When/As client is travelling through space:

All questions above and

'And [what's] happening between [gesture towards direction from] and [gesture towards direction to]?

'And anything else about moving between [gesture towards direction from] and [gesture towards direction to]?

'And where are you?'

'And where is [pronoun]?'"

How does this relate to J&P, in MiM: "You should only verbally reference their body expressions after they have labelled them for themselves. [...] 'And what kind of movement is that movement?' would have attached our words to the client's experience."

phil
01-06-2008, 05:35 PM
Do you have a sense of how it relates?

What occurs to me is that J&P are referring to staying as clean as possible in Symbolic Modelling. In terms of exploring movement as cleanly as possible, the facilitator needs to decide how universal 'movement' and 'moving' are as metaphors and thus how admissible in terms of being clean. Even David's cleanest questions contain some metaphors and presuppositions. In the experimental questions that you mention, the word 'moving' would not necessarily be said (see below).

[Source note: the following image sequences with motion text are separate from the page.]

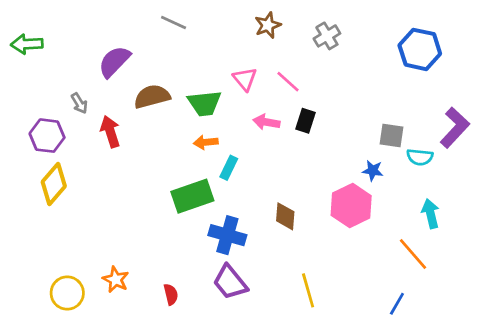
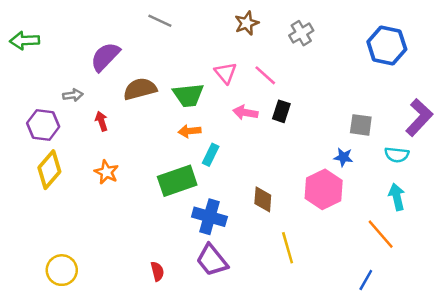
gray arrow: (79, 103) -> (73, 95), turned -66
red arrow: (110, 132) -> (101, 121), size x0.7
cyan semicircle: (420, 157) -> (397, 155), moved
orange star: (116, 280) -> (106, 172), moved
yellow line: (308, 290) -> (288, 248), moved

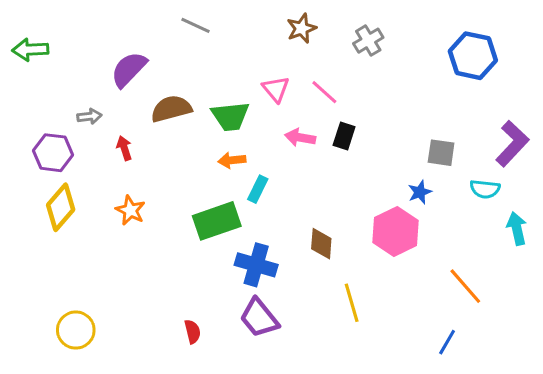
blue star: (343, 157) -> (420, 192), turned -30
cyan arrow: (397, 197) -> (517, 228), moved

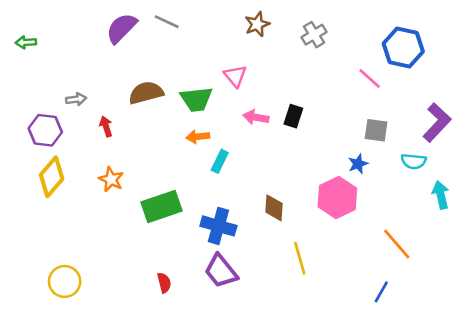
green arrow: (30, 50) -> (26, 42), size x0.7
purple semicircle: (129, 69) -> (121, 28), moved
pink line: (324, 92) -> (370, 79), moved
green rectangle: (217, 221) -> (162, 207), moved

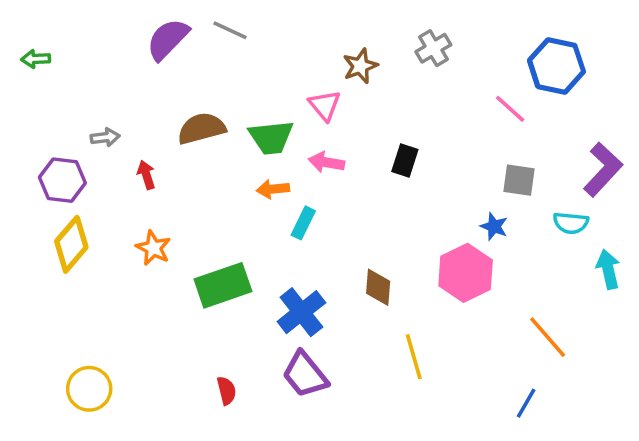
brown star: (257, 24) -> (360, 66), moved
pink arrow: (256, 117) -> (326, 162), moved
blue star: (358, 164) -> (494, 227), turned -30
blue cross: (218, 226) -> (301, 312), turned 36

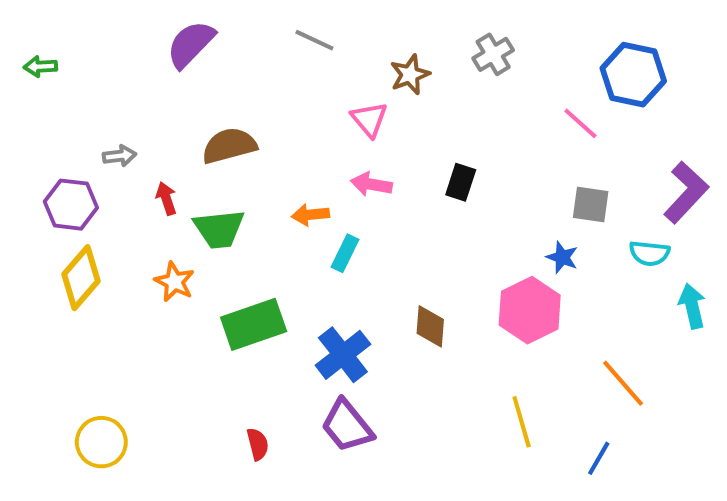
gray line: (230, 30) -> (314, 40), moved
green trapezoid: (271, 137) -> (219, 229), moved
yellow line: (414, 357) -> (522, 422), moved

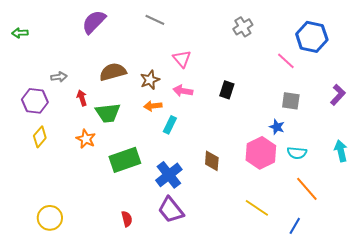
brown star: (410, 75) -> (150, 80), moved
purple L-shape: (686, 192) -> (338, 95), size x0.7
cyan semicircle: (649, 253) -> (297, 153), moved
yellow diamond: (81, 278) -> (40, 137), size x0.7
yellow line: (522, 422) -> (257, 208), turned -40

Personally, I mean to avoid using a body part label unless the client had labelled it already , e.g. if they hold their hand out as a mute answer to a question, I might ask 'and what kind of [indicate or simulate hand position] is that?'. Or I might make a mute response, that is, simulate the gesture and wait, maybe adding a querying look I think it may promote psychoactivity.

Re movement, I am guessing that in the question it would also be best to simulate rather than describe e.g. if they move their hand in a particular way, I might ask 'and what kind of [simulate gesture] is that?' rather than saying 'what kind of movement?'.

Is simulating the client's movement in a movement-oriented piece of work similar or different to using the client's own words in a language-oriented piece?